In reading the essay aloud, my wife commented that Whyte has a way of saying well-understood concepts plainly, but also to insert a surprising phrase you weren’t expecting. In other words, Whyte relates to his reader, then puts forth a challenge.
The line ending with “to close off our understanding of the grief of others” particularly struck me. What does Whyte mean by this?
I’ve sat with this phrase for a few weeks, and although I cannot know what Whyte intended, for me I went to a place where I thought of loved ones already passed from unexpected cancer or on the edge of conversations with death, and sitting with those thoughts allowed me to see where turning away would indeed destroy a pathway toward empathy or compassion. Because of how affecting inhabiting vulnerability might be, I wonder if there are limits to our ability to live there, say, in the course of a given day, or stretch of days. Nietzsche’s observation that the test of a person is how much truth he can tolerate seems related.
Shortly after reading this essay, I attended a workshop whose focus was to explore vulnerability—wherein one exercise was to stare into a fellow participant’s eyes uninterrupted for 90 seconds, another was to list our shame gremlins à la Brené Brown’s work on the same subject.
This practice and attention to vulnerability since has shown me a glimpse of vulnerability’s discomfiting textures, and how trying it on, or easing into its seemingly claustrophobic spaces, might aid me in life’s many settings. (For a living example of recent vulnerability, I recited an original poem in that same workshop and have begun the work on this essay series--shall we call them short book reviews?--which I’m publishing here for hundreds of readers.)
Whyte boldly goes on to discuss 'robust vulnerability’—that is—taking on an attitude of acceptance with regard to our natural state, that “To have a temporary, isolated sense of power over all events and circumstances, is a lovely illusionary privilege and perhaps the prime and most beautifully constructed conceit of being human and especially of being youthfully human, but it is a privilege that must be surrendered with that same youth, with ill health, with accident, with the loss of loved ones who do not share our untouchable powers; powers eventually and most emphatically given up, as we approach our last breath.”
There is vulnerability in the presence of, and with, others, but also with oneself. We are constantly hiding important matters from ourselves, just around the corner, in the shadows, out of sight.

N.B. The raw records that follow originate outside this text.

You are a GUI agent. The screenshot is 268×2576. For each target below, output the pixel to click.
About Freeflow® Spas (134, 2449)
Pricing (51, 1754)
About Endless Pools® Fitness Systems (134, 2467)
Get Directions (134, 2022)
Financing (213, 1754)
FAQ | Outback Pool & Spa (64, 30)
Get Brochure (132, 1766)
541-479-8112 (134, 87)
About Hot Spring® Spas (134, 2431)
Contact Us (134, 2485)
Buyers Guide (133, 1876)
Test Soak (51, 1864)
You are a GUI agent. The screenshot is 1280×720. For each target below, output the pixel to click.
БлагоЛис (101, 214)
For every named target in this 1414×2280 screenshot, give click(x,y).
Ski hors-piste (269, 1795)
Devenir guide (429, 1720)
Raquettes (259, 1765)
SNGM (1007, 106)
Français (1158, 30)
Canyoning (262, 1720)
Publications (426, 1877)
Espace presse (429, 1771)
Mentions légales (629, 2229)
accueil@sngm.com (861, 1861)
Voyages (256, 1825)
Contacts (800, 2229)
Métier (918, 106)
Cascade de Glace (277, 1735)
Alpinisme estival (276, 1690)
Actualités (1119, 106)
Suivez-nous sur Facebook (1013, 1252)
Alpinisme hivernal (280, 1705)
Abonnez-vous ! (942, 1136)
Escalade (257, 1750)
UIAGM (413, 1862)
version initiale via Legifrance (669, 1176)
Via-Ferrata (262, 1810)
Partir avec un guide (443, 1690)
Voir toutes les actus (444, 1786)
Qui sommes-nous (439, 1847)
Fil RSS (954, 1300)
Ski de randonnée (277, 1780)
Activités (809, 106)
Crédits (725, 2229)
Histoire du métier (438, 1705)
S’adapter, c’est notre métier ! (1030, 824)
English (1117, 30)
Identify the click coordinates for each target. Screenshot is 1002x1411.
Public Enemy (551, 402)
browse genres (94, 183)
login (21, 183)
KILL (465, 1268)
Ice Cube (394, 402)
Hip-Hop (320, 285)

The essay concludes with an alternative:
The only choice we have as we mature is how we inhabit our vulnerability, how we become larger and more courageous and more compassionate through our intimacy with disappearance, our choice is to inhabit vulnerability as generous citizens of loss, robustly and fully, or conversely, as misers and complainers, reluctant and fearful, always at the gates of existence, but never bravely and completely attempting to enter, never wanting to risk ourselves, never walking fully through the door.
If you choose to pick up Consolations: The Solace, Nourishment and Underlying Meaning of Everyday Words by David Whyte, you won’t be disappointed, especially if you keep it by your bedside, as Elizabeth Gilbert of Eat, Pray, Love also suggests, for then you’ll not be alone; although after reading Whyte’s entry on Alone, you won’t be so afraid of such a place anyway. For aloneness, like vulnerability, is a tidal and conversational foundation of your identity.